Records excerpted from a collection
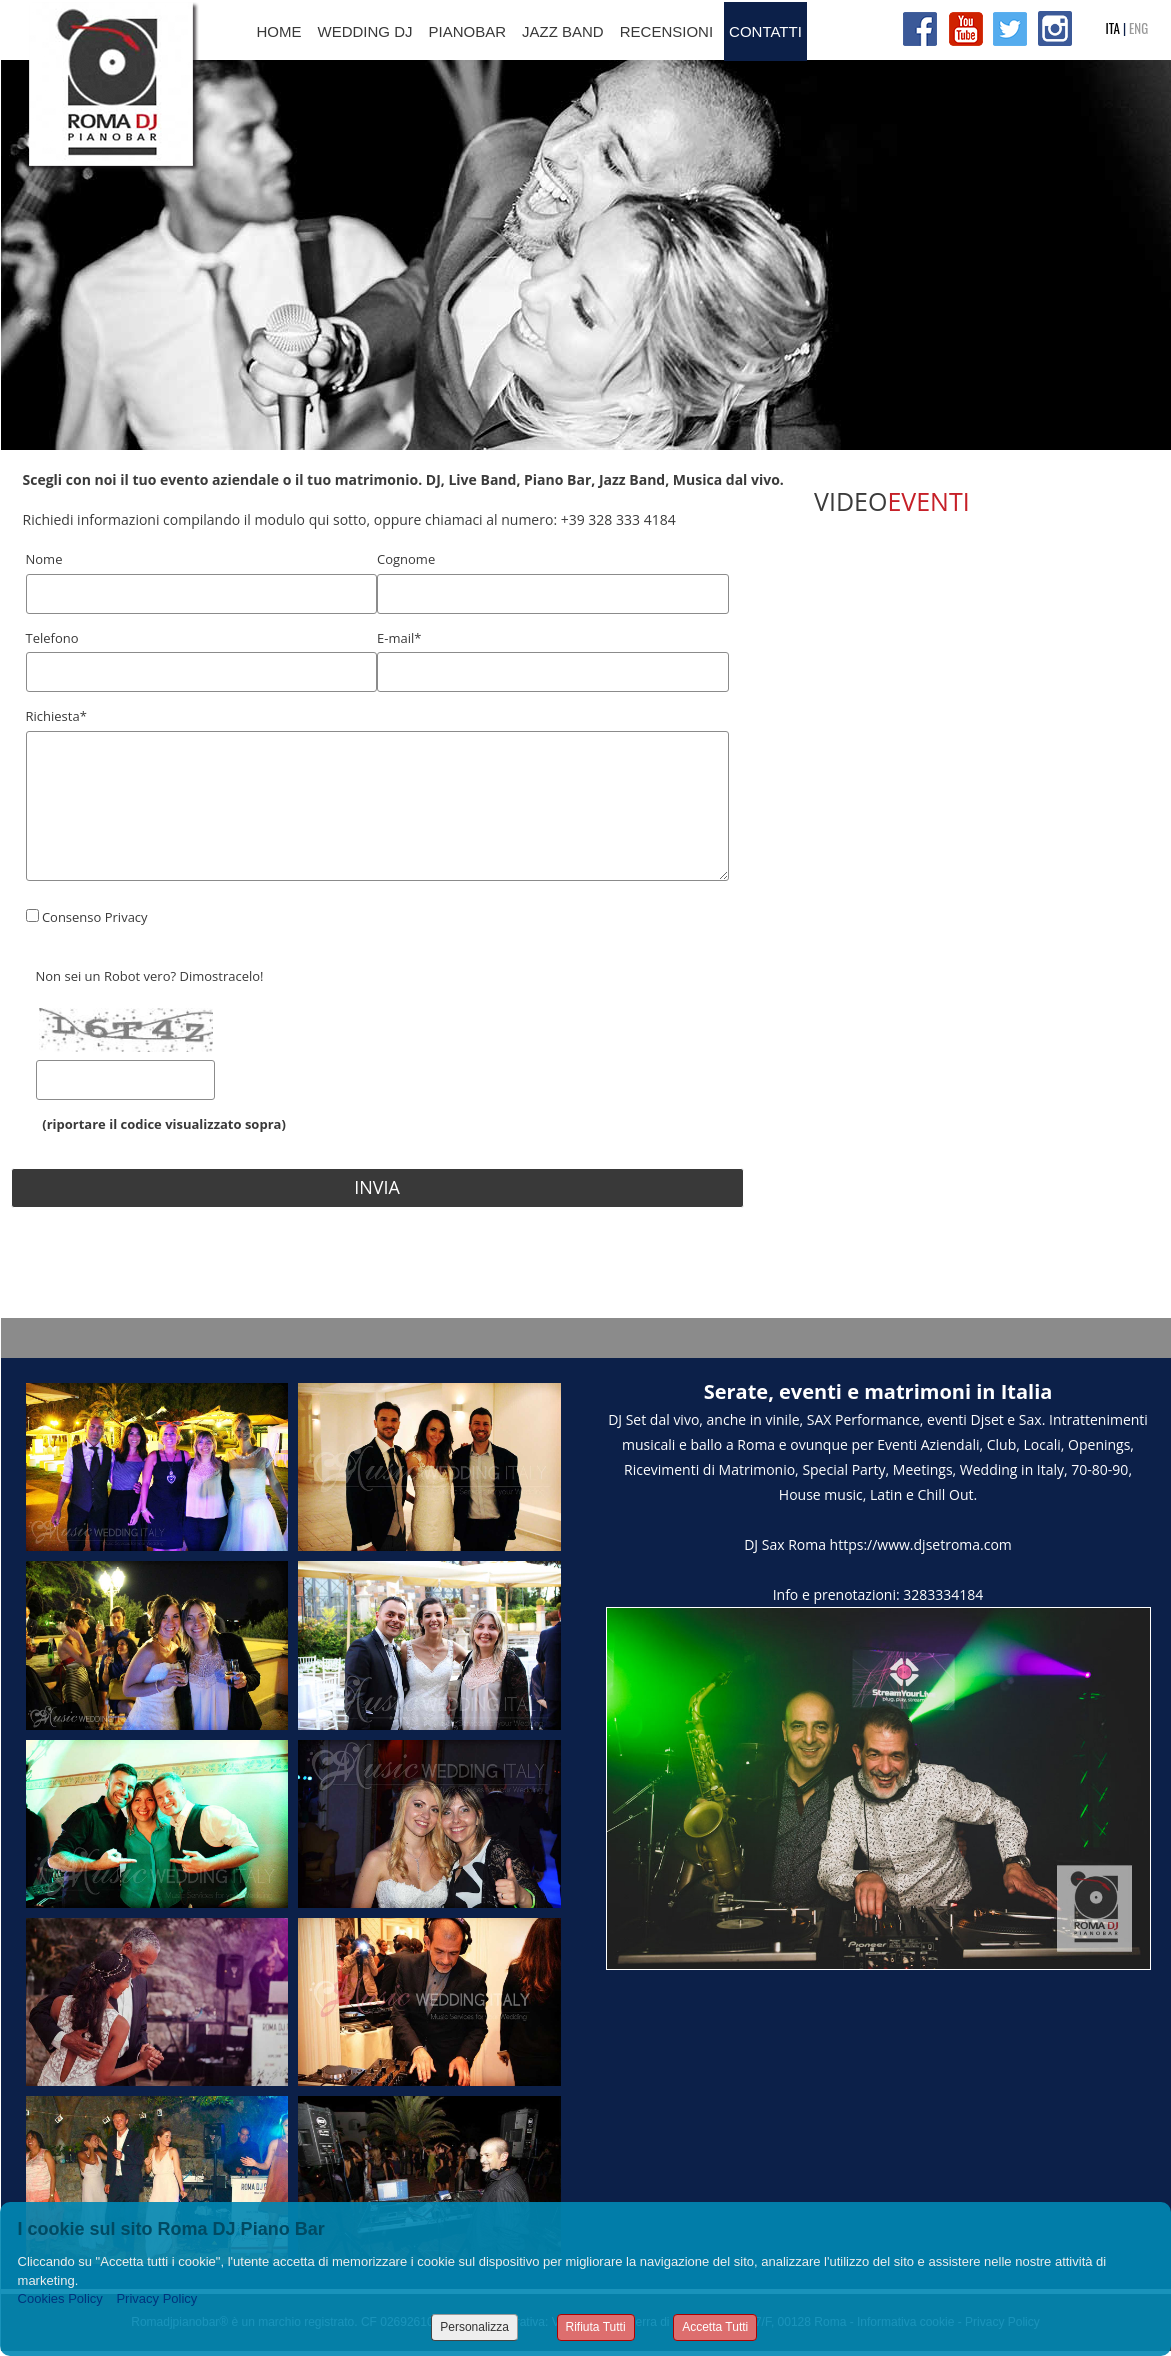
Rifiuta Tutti (596, 2327)
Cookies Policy (60, 2298)
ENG (1138, 28)
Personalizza (474, 2327)
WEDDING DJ (365, 31)
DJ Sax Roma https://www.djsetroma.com (878, 1544)
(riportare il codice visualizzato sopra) (161, 1124)
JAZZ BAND (563, 31)
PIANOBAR (468, 31)
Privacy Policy (156, 2298)
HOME (279, 31)
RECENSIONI (666, 31)
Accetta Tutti (715, 2327)
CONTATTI (765, 31)
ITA (1113, 28)
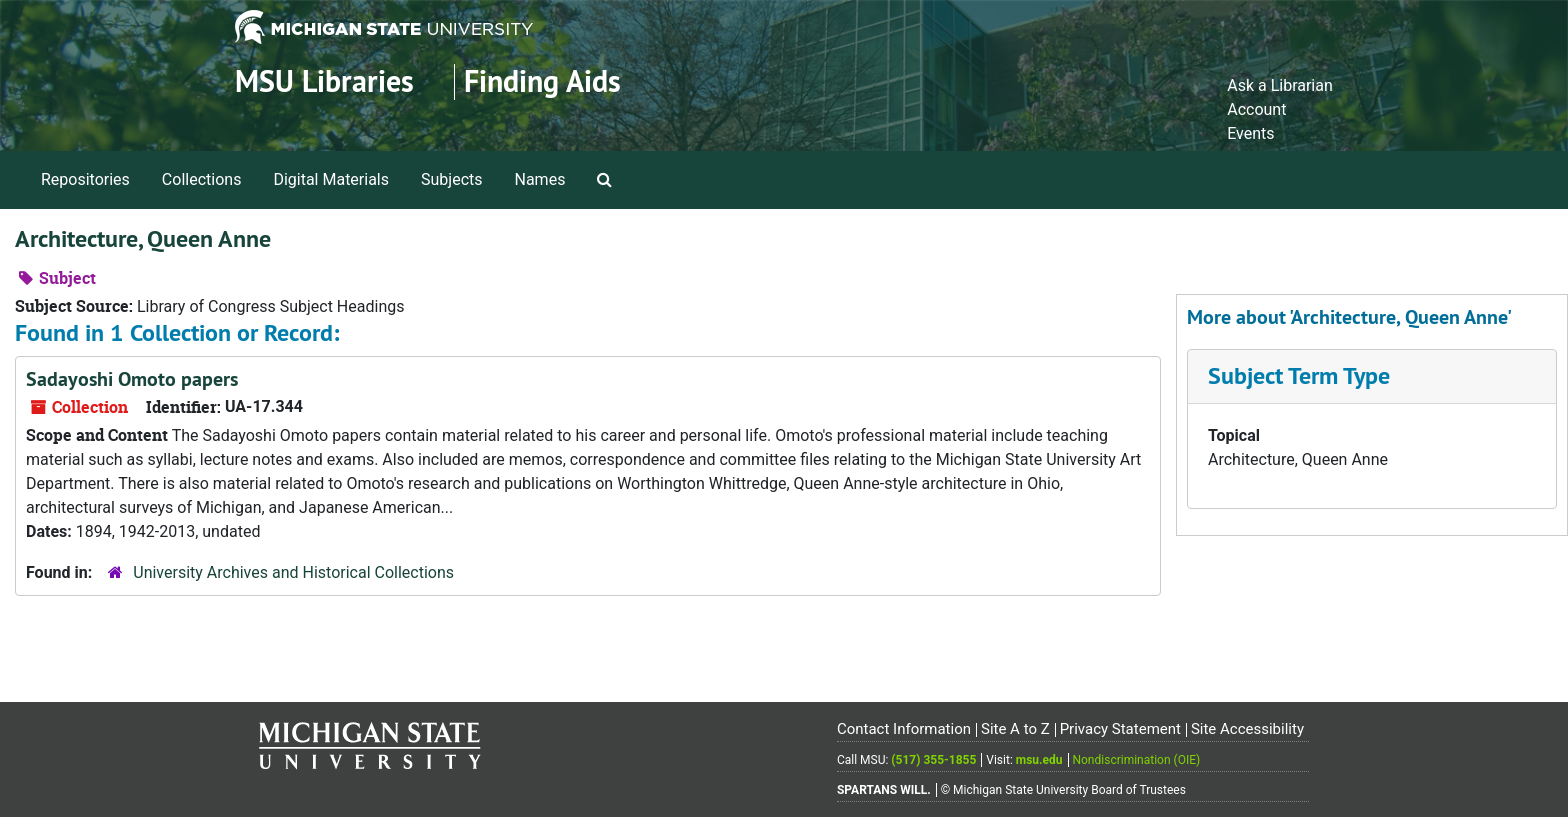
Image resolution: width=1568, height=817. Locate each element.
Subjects (451, 179)
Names (540, 179)
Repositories (85, 179)
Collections (202, 179)
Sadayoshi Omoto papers (132, 379)
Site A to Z (1015, 729)
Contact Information (904, 729)
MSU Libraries (324, 81)
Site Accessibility (1247, 729)
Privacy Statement (1120, 729)
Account (1256, 109)
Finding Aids (542, 81)
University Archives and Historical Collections (293, 572)
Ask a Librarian (1280, 85)
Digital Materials (331, 179)
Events (1250, 133)
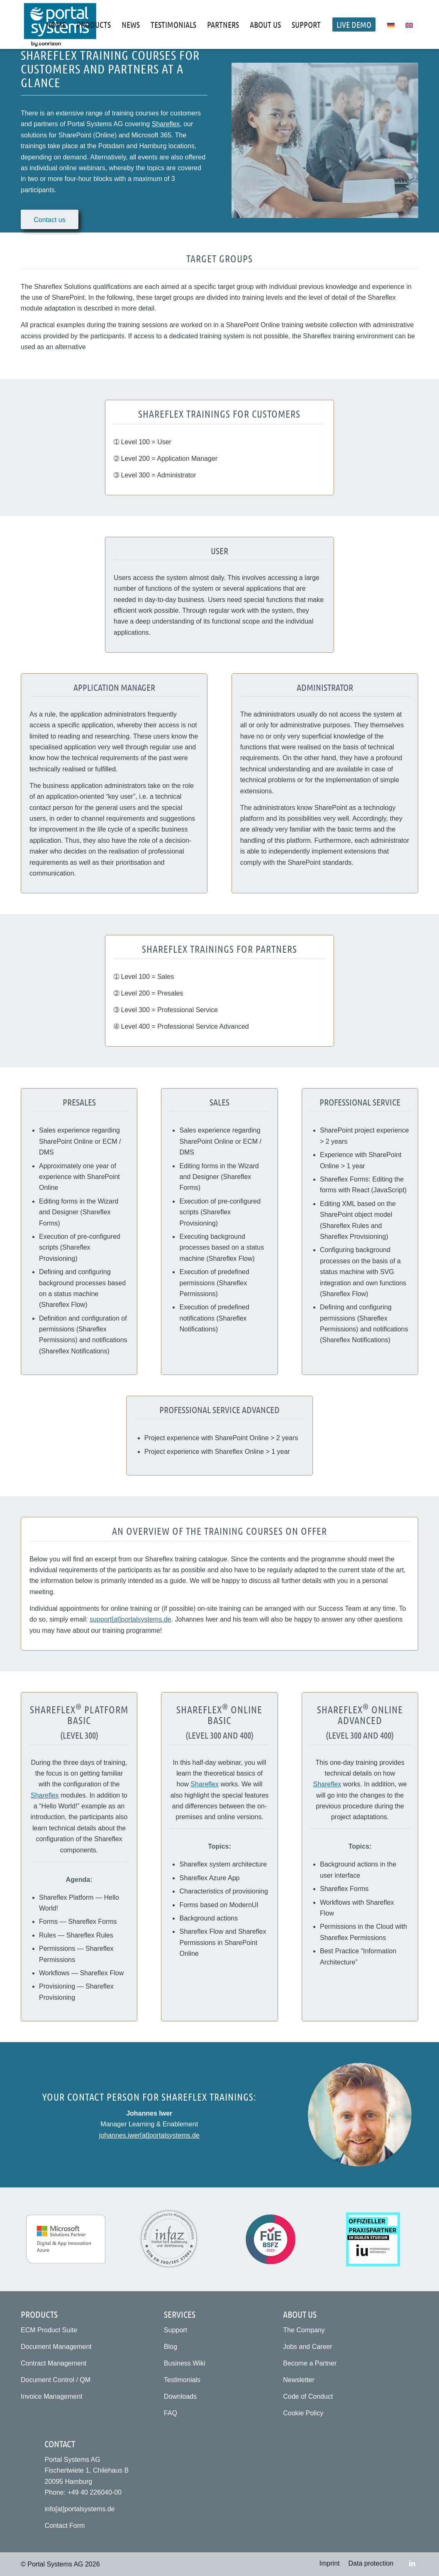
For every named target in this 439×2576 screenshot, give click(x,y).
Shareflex (166, 123)
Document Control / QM (55, 2379)
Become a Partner (310, 2363)
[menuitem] (56, 24)
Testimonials (182, 2379)
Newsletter (299, 2379)
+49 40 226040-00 (95, 2492)
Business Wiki (184, 2363)
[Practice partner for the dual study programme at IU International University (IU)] (373, 2239)
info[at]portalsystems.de (79, 2508)
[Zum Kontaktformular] (49, 219)
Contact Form (64, 2525)
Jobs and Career (307, 2346)
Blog (170, 2346)
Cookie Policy (303, 2413)
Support (175, 2330)
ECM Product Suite (49, 2330)
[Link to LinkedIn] (412, 2563)
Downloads (180, 2396)
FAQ (170, 2413)
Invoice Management (52, 2396)
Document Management (56, 2346)
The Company (304, 2330)
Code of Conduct (308, 2396)
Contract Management (53, 2363)
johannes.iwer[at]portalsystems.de (149, 2135)
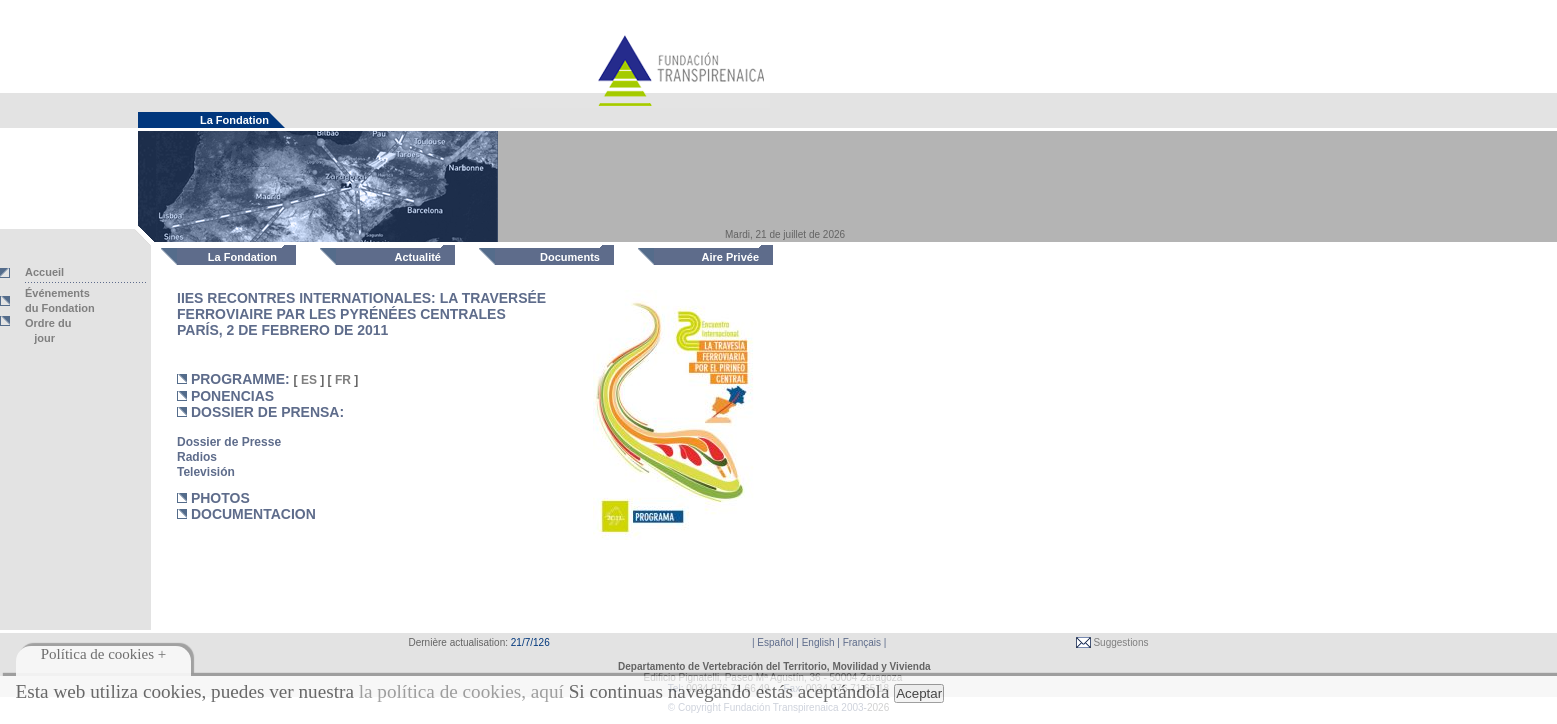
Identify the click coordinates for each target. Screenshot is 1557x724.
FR (343, 380)
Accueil (44, 272)
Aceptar (919, 693)
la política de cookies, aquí (461, 691)
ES (309, 380)
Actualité (418, 257)
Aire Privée (730, 257)
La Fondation (242, 257)
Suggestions (1120, 642)
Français (862, 642)
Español (775, 642)
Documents (570, 257)
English (818, 642)
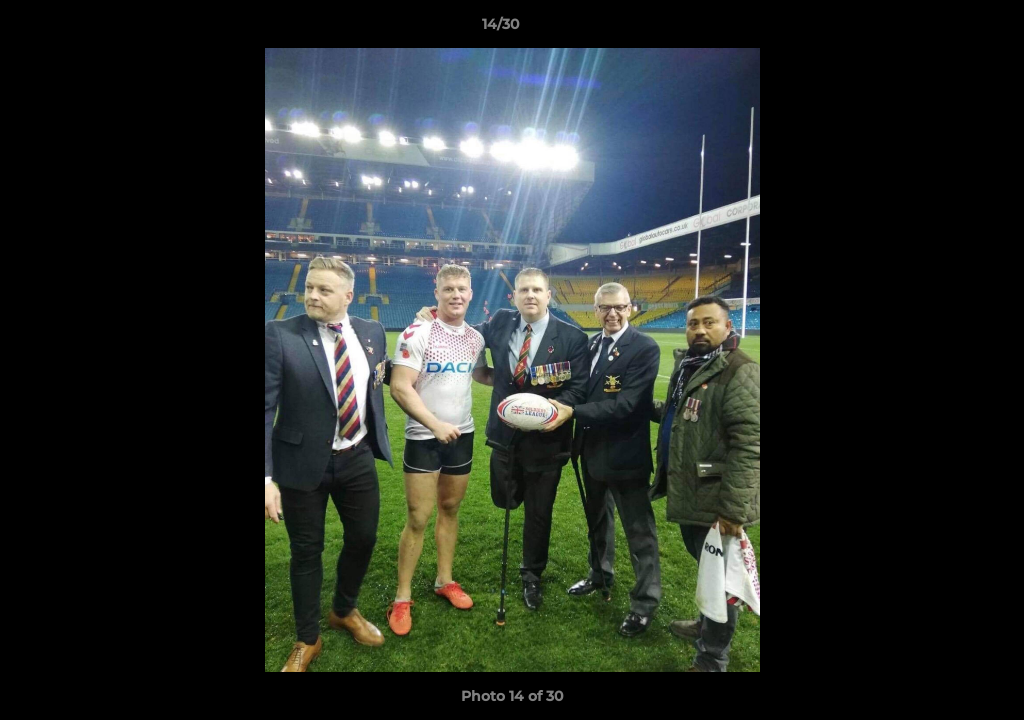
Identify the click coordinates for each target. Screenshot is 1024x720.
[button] (940, 29)
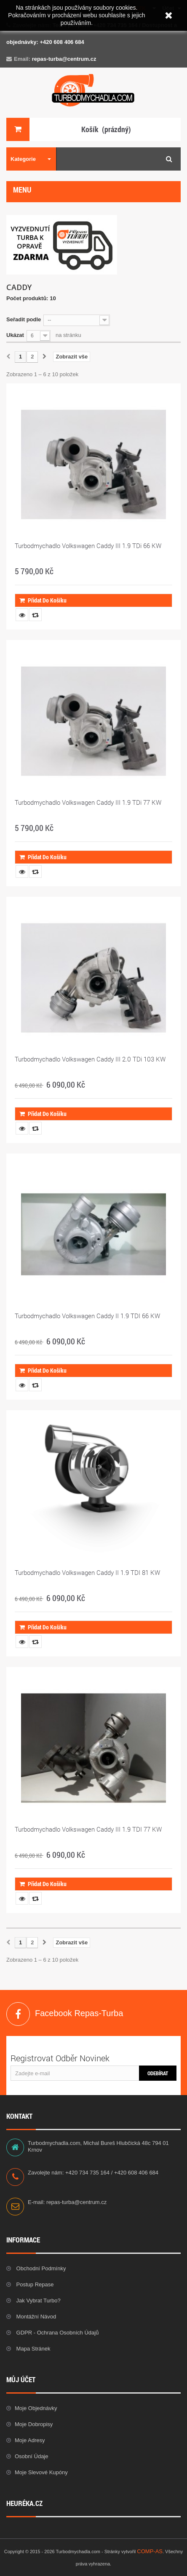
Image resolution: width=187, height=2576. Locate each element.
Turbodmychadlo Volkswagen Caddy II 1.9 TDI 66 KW (87, 1315)
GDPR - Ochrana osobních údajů (57, 2332)
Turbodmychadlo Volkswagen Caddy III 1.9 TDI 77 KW (88, 1829)
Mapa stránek (33, 2348)
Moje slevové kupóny (41, 2472)
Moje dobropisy (34, 2424)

Task description: What are the lines, exactly as written above, from the line with "[menuitem] (56, 24)" to the line with "Contact Form (64, 2525)", both included? Output only those.

Your response:
[menuitem] (56, 24)
Testimonials (182, 2379)
Newsletter (299, 2379)
+49 40 226040-00 (95, 2492)
Business Wiki (184, 2363)
[Practice partner for the dual study programme at IU International University (IU)] (373, 2239)
info[at]portalsystems.de (79, 2508)
[Zum Kontaktformular] (49, 219)
Contact Form (64, 2525)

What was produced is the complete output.